Certainly, few things are perfectly heritable. 0.5 heritability (correlation), as claimed for IQ, is quite impressive.

I can list the qualities I would look for. Keeping in mind that I'm not in fact looking for sperm donors, don't have or want children, and other people would certainly want (or prioritize) other things - but that should still allow a market.

  • High IQ. In addition to regular IQ tests it's probably good to look at other factors like education and other intellectual achievements - would need to research to know what to look for exactly.
  • Physically attractive (would need to research how heritable this is)
  • Good personality factors - high conscientiousness, etc (ditto)
  • Above average height for my population, but not too tall. I remember that height is positively correlated with various good life outcomes; would need to check how tall is 'too tall'.
  • Racial appearance matching mine and my partner's, and presumably also matching the local socially dominant group (Ashkenazi Jewish in my case)
  • Good physical health, strength (lifetime)
  • Medical history without diseases that are known to be heritable (donor and his family)
  • Gene sequencing to screen for known genetic predispositions to certain diseases (donor and his family)
  • Donor's family known to be long-lived
  • Screening for factors known to adversely impact sperm (e.g. exposure to mutagens, history of cancer, advanced age at time of donation)
  • Donor should have already had children (whether natural or from donated sperm) that were healthy, to indicate the absence of de novo deleterious mutations in the donor's sperm cell line

There are many factors I would want, but I don't know how heritable they are, and would need to research.

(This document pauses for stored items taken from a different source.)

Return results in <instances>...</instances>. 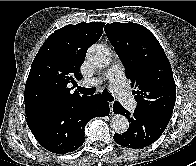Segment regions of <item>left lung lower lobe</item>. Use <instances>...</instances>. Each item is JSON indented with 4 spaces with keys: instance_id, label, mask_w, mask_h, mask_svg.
<instances>
[{
    "instance_id": "1",
    "label": "left lung lower lobe",
    "mask_w": 196,
    "mask_h": 166,
    "mask_svg": "<svg viewBox=\"0 0 196 166\" xmlns=\"http://www.w3.org/2000/svg\"><path fill=\"white\" fill-rule=\"evenodd\" d=\"M113 111L124 115L129 121V128L125 133L114 134V141L127 148L136 149L152 144L161 136L169 122L161 116L138 109L131 115L119 102L114 103Z\"/></svg>"
}]
</instances>
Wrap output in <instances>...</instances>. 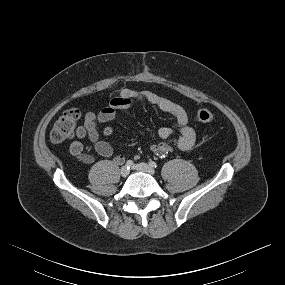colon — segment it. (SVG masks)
Masks as SVG:
<instances>
[{
	"mask_svg": "<svg viewBox=\"0 0 285 285\" xmlns=\"http://www.w3.org/2000/svg\"><path fill=\"white\" fill-rule=\"evenodd\" d=\"M213 114L206 108H199L195 113V120L198 123H208L212 120ZM81 119V113L76 108L66 110L55 122L50 139L53 143H61L74 136L77 124Z\"/></svg>",
	"mask_w": 285,
	"mask_h": 285,
	"instance_id": "colon-1",
	"label": "colon"
}]
</instances>
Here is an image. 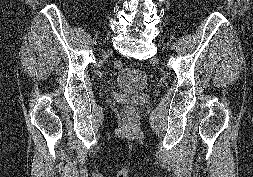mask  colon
<instances>
[{
    "instance_id": "1",
    "label": "colon",
    "mask_w": 253,
    "mask_h": 177,
    "mask_svg": "<svg viewBox=\"0 0 253 177\" xmlns=\"http://www.w3.org/2000/svg\"><path fill=\"white\" fill-rule=\"evenodd\" d=\"M114 67H115V69H117V70L122 69V68H123V62L120 61V60L115 61Z\"/></svg>"
}]
</instances>
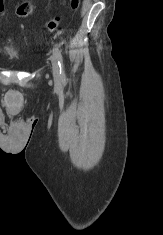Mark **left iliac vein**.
<instances>
[{"label": "left iliac vein", "mask_w": 163, "mask_h": 235, "mask_svg": "<svg viewBox=\"0 0 163 235\" xmlns=\"http://www.w3.org/2000/svg\"><path fill=\"white\" fill-rule=\"evenodd\" d=\"M51 64H52V72L55 82H60V73H59V67L55 56H52L51 58Z\"/></svg>", "instance_id": "1"}]
</instances>
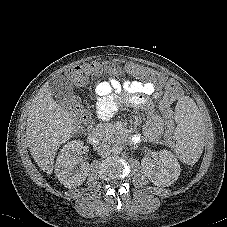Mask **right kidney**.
<instances>
[{"label":"right kidney","mask_w":227,"mask_h":227,"mask_svg":"<svg viewBox=\"0 0 227 227\" xmlns=\"http://www.w3.org/2000/svg\"><path fill=\"white\" fill-rule=\"evenodd\" d=\"M83 142L80 140L70 141L63 146L57 157L55 173L65 187L72 188L80 186L89 174V163L83 162L79 168L78 155L82 152Z\"/></svg>","instance_id":"right-kidney-1"}]
</instances>
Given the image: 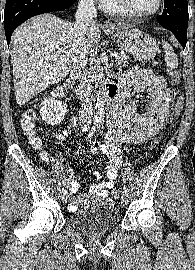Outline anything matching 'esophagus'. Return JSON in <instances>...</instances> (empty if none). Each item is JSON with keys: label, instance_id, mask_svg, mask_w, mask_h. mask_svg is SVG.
Masks as SVG:
<instances>
[{"label": "esophagus", "instance_id": "34e87169", "mask_svg": "<svg viewBox=\"0 0 195 270\" xmlns=\"http://www.w3.org/2000/svg\"><path fill=\"white\" fill-rule=\"evenodd\" d=\"M103 25L105 28H114L113 24L109 20L104 21Z\"/></svg>", "mask_w": 195, "mask_h": 270}]
</instances>
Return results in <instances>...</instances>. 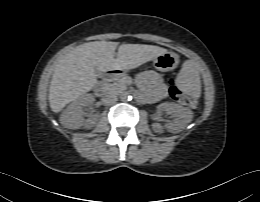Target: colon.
<instances>
[{
	"instance_id": "5ec220e1",
	"label": "colon",
	"mask_w": 260,
	"mask_h": 202,
	"mask_svg": "<svg viewBox=\"0 0 260 202\" xmlns=\"http://www.w3.org/2000/svg\"><path fill=\"white\" fill-rule=\"evenodd\" d=\"M170 95L172 98L189 107H195L198 104V98L196 96L189 95L182 91L174 81H171Z\"/></svg>"
}]
</instances>
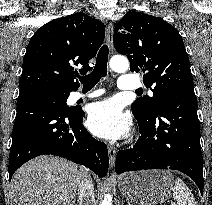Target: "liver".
Here are the masks:
<instances>
[{"instance_id":"1","label":"liver","mask_w":212,"mask_h":205,"mask_svg":"<svg viewBox=\"0 0 212 205\" xmlns=\"http://www.w3.org/2000/svg\"><path fill=\"white\" fill-rule=\"evenodd\" d=\"M78 167L44 155L21 166L11 180L14 205H75Z\"/></svg>"}]
</instances>
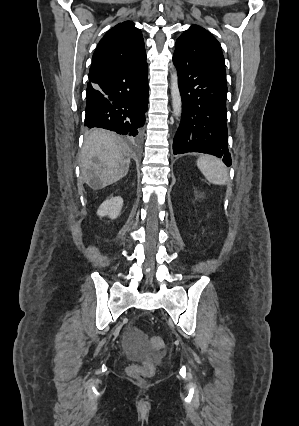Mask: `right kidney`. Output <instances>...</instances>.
Masks as SVG:
<instances>
[{
  "mask_svg": "<svg viewBox=\"0 0 299 426\" xmlns=\"http://www.w3.org/2000/svg\"><path fill=\"white\" fill-rule=\"evenodd\" d=\"M123 199L120 196L111 197L105 200L98 208L97 215L100 217L108 216L116 219L121 214Z\"/></svg>",
  "mask_w": 299,
  "mask_h": 426,
  "instance_id": "ca27d5eb",
  "label": "right kidney"
}]
</instances>
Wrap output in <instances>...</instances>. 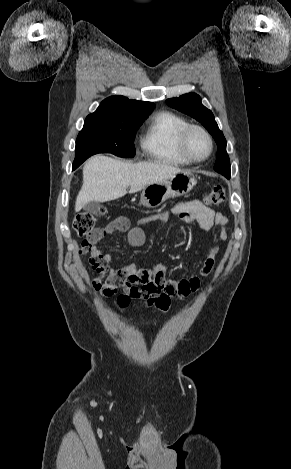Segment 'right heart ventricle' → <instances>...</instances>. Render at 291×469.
Returning <instances> with one entry per match:
<instances>
[{
    "label": "right heart ventricle",
    "instance_id": "1",
    "mask_svg": "<svg viewBox=\"0 0 291 469\" xmlns=\"http://www.w3.org/2000/svg\"><path fill=\"white\" fill-rule=\"evenodd\" d=\"M189 125L182 116L171 111H159L147 122L141 138L144 155L153 161L174 165L187 166L191 162L180 153L178 137L181 130Z\"/></svg>",
    "mask_w": 291,
    "mask_h": 469
}]
</instances>
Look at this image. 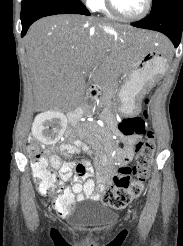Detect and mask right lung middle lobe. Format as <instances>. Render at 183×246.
I'll return each mask as SVG.
<instances>
[{"mask_svg": "<svg viewBox=\"0 0 183 246\" xmlns=\"http://www.w3.org/2000/svg\"><path fill=\"white\" fill-rule=\"evenodd\" d=\"M57 1H61V0H22L21 8H25V7H29V6L37 5V4H42V3L53 4Z\"/></svg>", "mask_w": 183, "mask_h": 246, "instance_id": "obj_1", "label": "right lung middle lobe"}]
</instances>
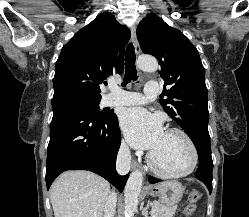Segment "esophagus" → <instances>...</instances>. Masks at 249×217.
<instances>
[{"mask_svg": "<svg viewBox=\"0 0 249 217\" xmlns=\"http://www.w3.org/2000/svg\"><path fill=\"white\" fill-rule=\"evenodd\" d=\"M131 35H132V42H133V45H134V48H135V52L136 54H139L140 53V45L137 41V37H136V26L133 25L131 27ZM131 166L133 169H136L138 167V162L136 160H133L132 163H131Z\"/></svg>", "mask_w": 249, "mask_h": 217, "instance_id": "esophagus-1", "label": "esophagus"}]
</instances>
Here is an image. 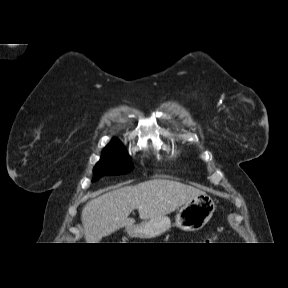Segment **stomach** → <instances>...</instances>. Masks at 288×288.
Returning a JSON list of instances; mask_svg holds the SVG:
<instances>
[{
    "mask_svg": "<svg viewBox=\"0 0 288 288\" xmlns=\"http://www.w3.org/2000/svg\"><path fill=\"white\" fill-rule=\"evenodd\" d=\"M215 209L216 205L213 199L206 193L201 192L180 208L176 216L175 226L184 231L199 230L208 223ZM170 228V219L162 216L127 227L126 231L131 237L151 239L165 233Z\"/></svg>",
    "mask_w": 288,
    "mask_h": 288,
    "instance_id": "obj_1",
    "label": "stomach"
}]
</instances>
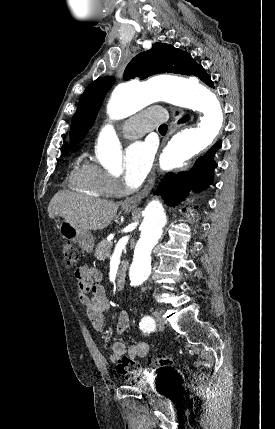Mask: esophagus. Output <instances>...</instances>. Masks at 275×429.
<instances>
[{
  "mask_svg": "<svg viewBox=\"0 0 275 429\" xmlns=\"http://www.w3.org/2000/svg\"><path fill=\"white\" fill-rule=\"evenodd\" d=\"M178 117H173L166 138L164 139L162 146L165 144L167 139L176 131L178 125H177ZM154 176H155V170L152 172V175L149 177L147 184L144 186V188L138 192L137 194L127 198L123 202V206L134 208L137 207V205L140 203L141 199L144 198L152 189L154 184Z\"/></svg>",
  "mask_w": 275,
  "mask_h": 429,
  "instance_id": "esophagus-1",
  "label": "esophagus"
}]
</instances>
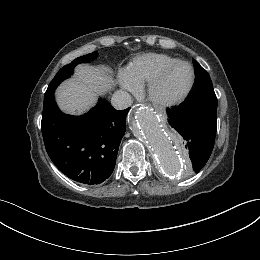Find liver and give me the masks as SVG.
Returning a JSON list of instances; mask_svg holds the SVG:
<instances>
[{
    "label": "liver",
    "instance_id": "obj_1",
    "mask_svg": "<svg viewBox=\"0 0 260 260\" xmlns=\"http://www.w3.org/2000/svg\"><path fill=\"white\" fill-rule=\"evenodd\" d=\"M113 84V78L104 68L79 65L75 77L58 87L57 103L65 113L83 114L95 105L97 96L109 91Z\"/></svg>",
    "mask_w": 260,
    "mask_h": 260
}]
</instances>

But the above list should already lead to a much better than chance outcome that would be worth a significant price paid to the sperm bank, if I trusted the bank to ensure these qualities (to a certain degree of certainty, etc.)

Comment author: David_Gerard 12 January 2014 10:31:43AM 2 points [-]

In practice, very little of this is checked for or marketed. They check for sexually-transmitted diseases, they check for non-negligibly likely genetic problems (e.g. Tay-Sachs in Ashkenazi-descended people, sickle-cell in West African-descended people). It's possible someone is marketing sperm along the lines you posit, but I'd consider it non-negligible that they're scamming.